Gabriela Gutierrez, Head of Finance at Teads, gave this talk at the FP&A Summit.

Before I talk about the future of FP&A, I want to start from the very beginning. Why does FP&A even exist? 

In my opinion, the main role of FP&A is to help businesses make better decisions. But how can we make better decisions? 

We should start by looking at our responsibilities.

We’re in charge of the long-term planning. We monitor market trends, we understand in-depth business performance, and based on that, we provide insights and recommendations for future action. Overall, we’re essential in shaping the company's long-term strategy.

In this article, we'll look at:

How FP&A improves decision-making

I created a framework that figures out how we can make better decisions. The most important part is collecting the data. We can collect any type of business data and based on that, we create reports on variance analysis, and then we make predictions. 

Predictions would involve us creating budgets and monthly forecasts, and then sharing those insights with different stakeholders. 

And then we have the business partnering. We talk to the heads of different departments, decide on strategy, and then decide on budget. 

That's how we make decisions. That strategy or budget will influence the future and those will become our actuals.
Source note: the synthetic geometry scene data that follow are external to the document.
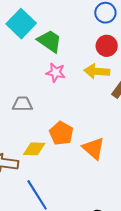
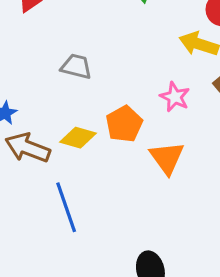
pink star: (56, 73) -> (175, 97), moved

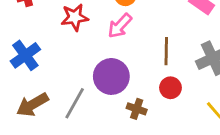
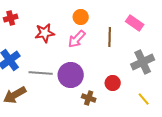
brown line: (166, 51) -> (110, 37), moved
gray line: (75, 103) -> (41, 73), moved, turned 65

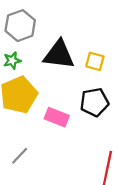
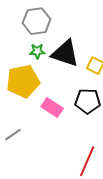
green star: (12, 61) -> (37, 51), moved

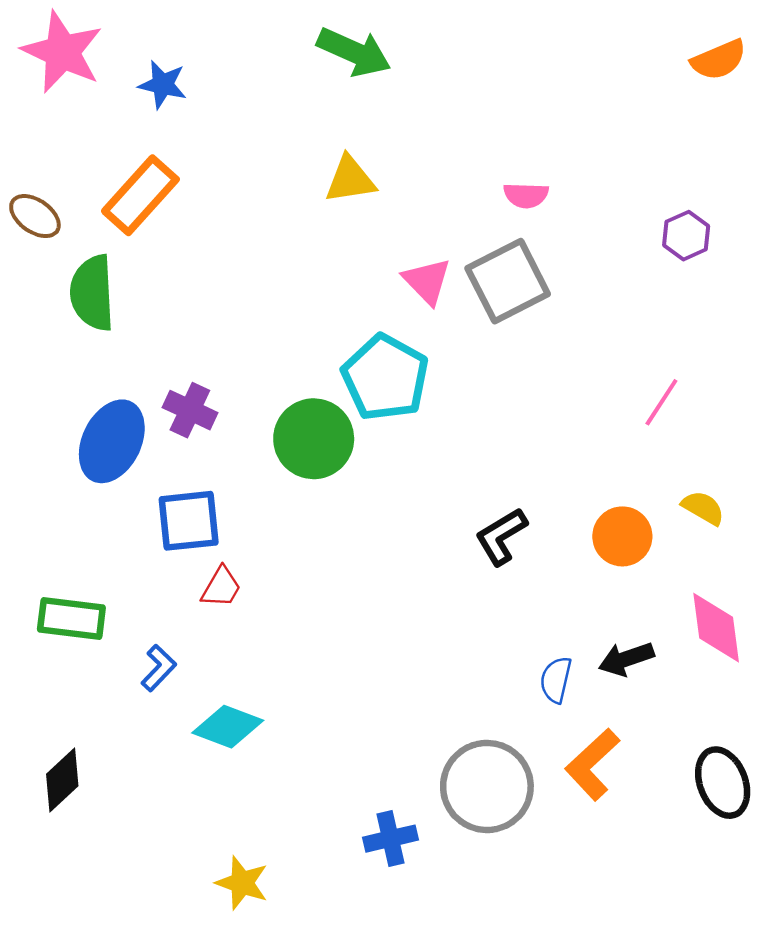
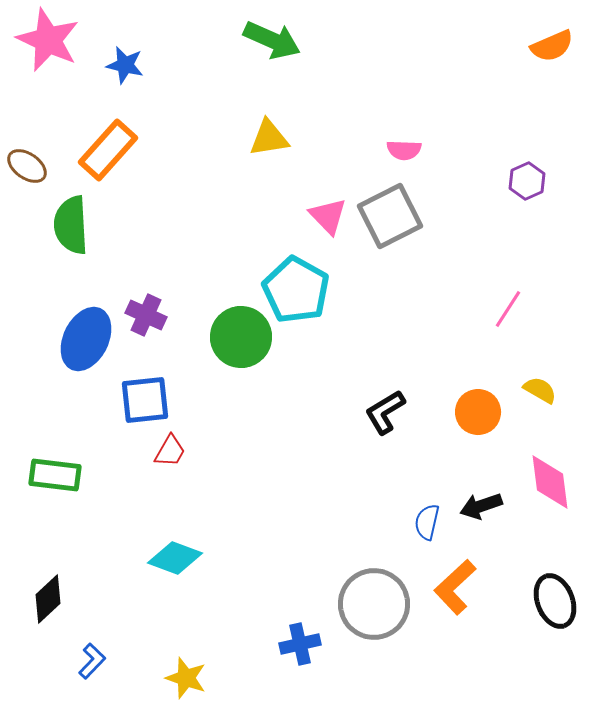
blue L-shape: (159, 668) -> (92, 661), moved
And then we’ll collect the data again.

It’s a circle that starts from data and then ends with the strategy, but the strategy will change our future data.
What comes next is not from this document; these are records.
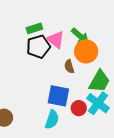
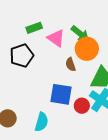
black pentagon: (38, 47) -> (22, 56), moved
cyan semicircle: (52, 120) -> (42, 122), moved

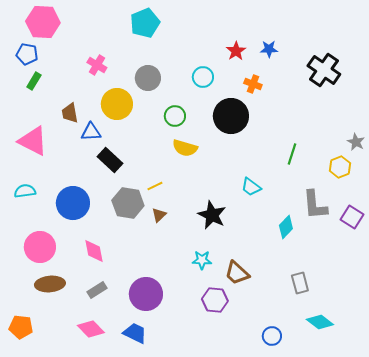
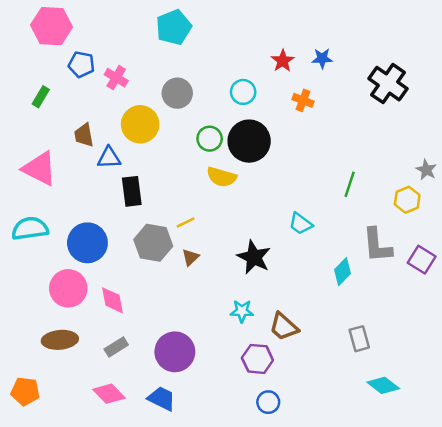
blue pentagon: (27, 54) -> (81, 64), moved
black circle: (231, 116) -> (249, 141), moved
black rectangle: (110, 160) -> (132, 191), turned 40
cyan semicircle: (25, 191) -> (30, 228), size x1.4
pink circle: (40, 247) -> (68, 288), moved
blue circle: (272, 336) -> (268, 402), moved

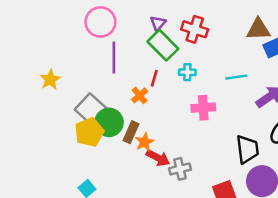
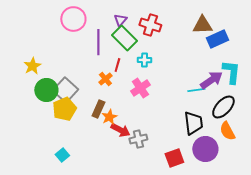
purple line: (114, 57) -> (98, 42), moved
cyan line: (236, 77) -> (196, 90), moved
pink cross: (203, 108) -> (140, 88), moved, turned -30
green circle: (109, 122) -> (46, 90), moved

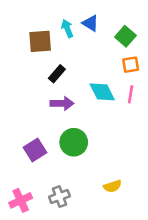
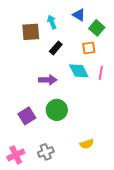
blue triangle: (91, 23) -> (79, 15), moved
orange square: (131, 65) -> (89, 48), moved
black rectangle: (57, 74) -> (56, 48), moved

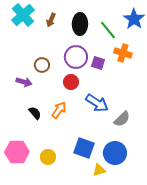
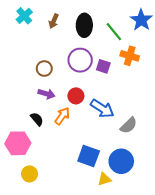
cyan cross: (23, 15) -> (24, 16), size x0.7
purple arrow: (24, 82) -> (46, 94), moved
red circle: (71, 82) -> (76, 96), moved
pink hexagon: (17, 152) -> (18, 143), moved
yellow circle: (48, 157) -> (30, 174), moved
A diagram showing how FP&A can make better decisions

The importance of making accurate financial predictions

Now, I want to focus on how we make predictions and why predictions are so important.
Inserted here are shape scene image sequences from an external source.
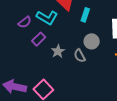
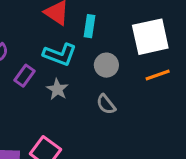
cyan L-shape: (47, 18) -> (60, 55), moved
gray semicircle: (80, 56) -> (106, 104), moved

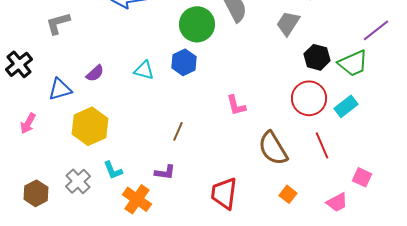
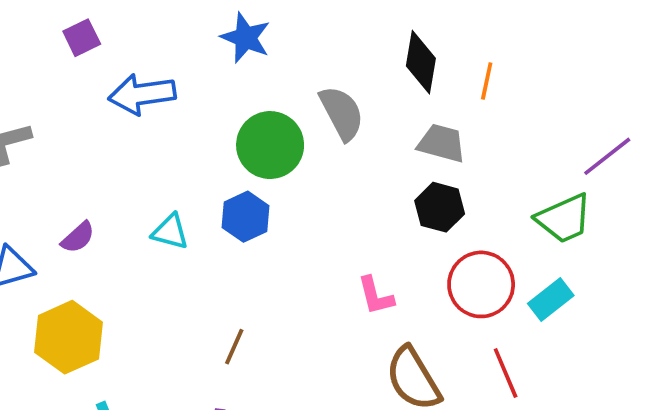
gray trapezoid: (288, 23) -> (442, 143), turned 72
black hexagon: (317, 57) -> (440, 207), moved
pink L-shape: (236, 105) -> (376, 296), moved

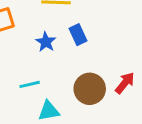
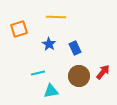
blue rectangle: (78, 35) -> (75, 48), moved

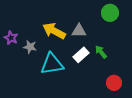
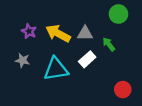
purple star: (11, 38) -> (29, 31), moved
gray star: (30, 47) -> (22, 60), moved
green arrow: (101, 52) -> (109, 44), moved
Data holds insights that enable us to make better decisions and take different actions.

50 years ago, predictions were made based on human judgment. Professionals relied on their intuition and the experience that they developed over time. They had that gut feeling about what a prediction would look like.

The problem is that we sacrifice accuracy. We use information to inform our God and then we trust it. 

To make predictions today, we collect data and include different departments in our company like the IT or analytical department. They collect the data and then they share it with us.

But what we take from that data is a summary. Otherwise, we wouldn't be able to comprehend it. We have thousands or millions of rows of data that our human brain won't be able to comprehend without having a summary. 

Summaries are processed by humans and then most of the time are used on a spreadsheet, dashboard, or any analytical application.

But we should be challenging if those summaries in a spreadsheet are really the best solution.

Human judgment is still the main driver, and that usually wouldn't be a problem. But how can we make decisions around data? How can we decide which data to choose from to create our forecasts or budgets from this big pool of data? Which data should we exclude? How can we even make that decision? What's the framework? 

Data isn’t enough to isolate us from human bias. 

A spreadsheet can’t scale with the data. It has limited statistical methods, it's inaccurate, it sometimes involves a lot of manual work, it's time-consuming to maintain these models, and it's very difficult to create different scenarios. 

That's why I say, let's forget about spreadsheets for now and give machine learning a chance.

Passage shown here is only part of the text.